Collected data
=-=-=-=-=

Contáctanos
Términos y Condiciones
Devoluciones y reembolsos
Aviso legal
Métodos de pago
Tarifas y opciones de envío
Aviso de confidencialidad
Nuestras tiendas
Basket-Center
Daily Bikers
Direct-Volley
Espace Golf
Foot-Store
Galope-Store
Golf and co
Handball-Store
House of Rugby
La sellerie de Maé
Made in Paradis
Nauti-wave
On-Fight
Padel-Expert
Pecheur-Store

=-=-=-=-=

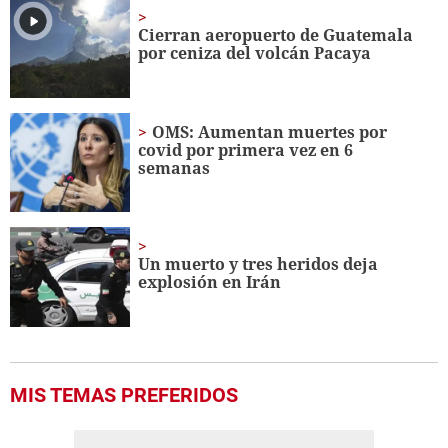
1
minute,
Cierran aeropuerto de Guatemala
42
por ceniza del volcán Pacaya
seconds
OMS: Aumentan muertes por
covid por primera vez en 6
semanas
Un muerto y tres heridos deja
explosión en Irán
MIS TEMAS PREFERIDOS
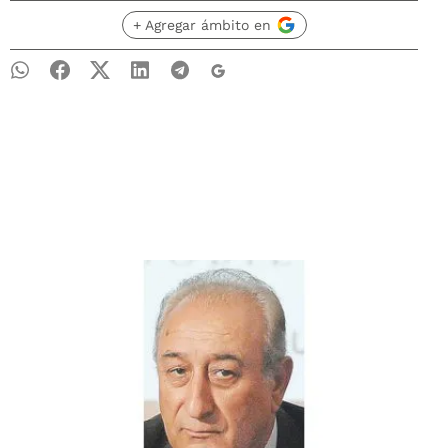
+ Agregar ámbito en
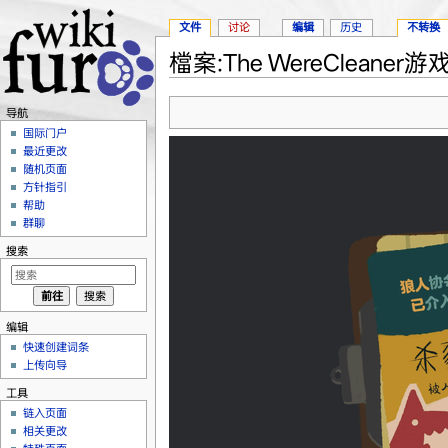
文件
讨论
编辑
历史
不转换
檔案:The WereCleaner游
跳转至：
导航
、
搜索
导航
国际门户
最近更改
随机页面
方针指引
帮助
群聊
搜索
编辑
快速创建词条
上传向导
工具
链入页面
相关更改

=-=-=-=-=

ACTIVITY
Could you filter the entries above for lines holding the string "Store" and copy them?

REPLY
Foot-Store
Galope-Store
Handball-Store
Pecheur-Store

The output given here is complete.